Escapism doesn’t mean permanently burying your head in the sand, however. In that way lies cowardice and ignorance. But history shows us that this kind of entertainment can have an impact on real world events. That Night in Rio was released right around the time that the State Department sent Walt Disney on a goodwill tour of South America in order to combat those countries' ties with Nazi Germany. It is widely reported that the studio even asked the Brazilian Ambassador to the United States to sign off on the script for That Night in Rio as a way to bolster relations between North and South America. These films – Rio and the Disney productions Saludos Amigos and The Three Caballeros – were wartime hits in the United States, and changed how the two cultures viewed each other for the better.

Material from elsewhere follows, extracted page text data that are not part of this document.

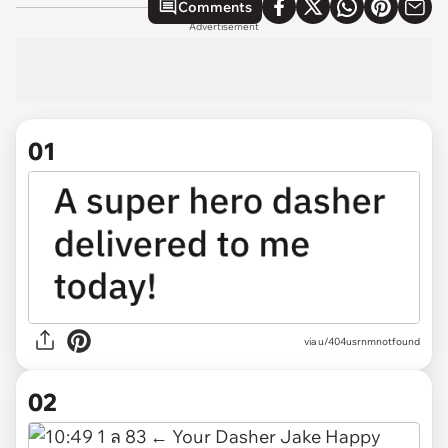
Comments
Advertisement
01
via
u/404usrnmnotfound
02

That Night in Rio is a delightful trifle – the kind of bubbly farce that provides easy watching at any time. While the characters (especially both Ameche performances) run around nervously, it is Carmen who commands the attention of the audience and exudes confidence. Her sultry smile and overall electric performance shine in her every scene in Rio, and it is wonderful that she is allowed to remain Brazilian, giving a passionate performance where she throws verbal barbs as deftly as her dance moves. While her legacy is politically and socially complex, there is no doubting her status as an icon. She is a reminder that no matter how bleak the world gets, we need shining beacons of hope in the form of pure entertainment as much as we need acts of resistance. In the face of political instability and dictatorship – during World War II, the Cold War, or today – art for the sake of fun provides a respite for the heart as well as a harbor for defiance.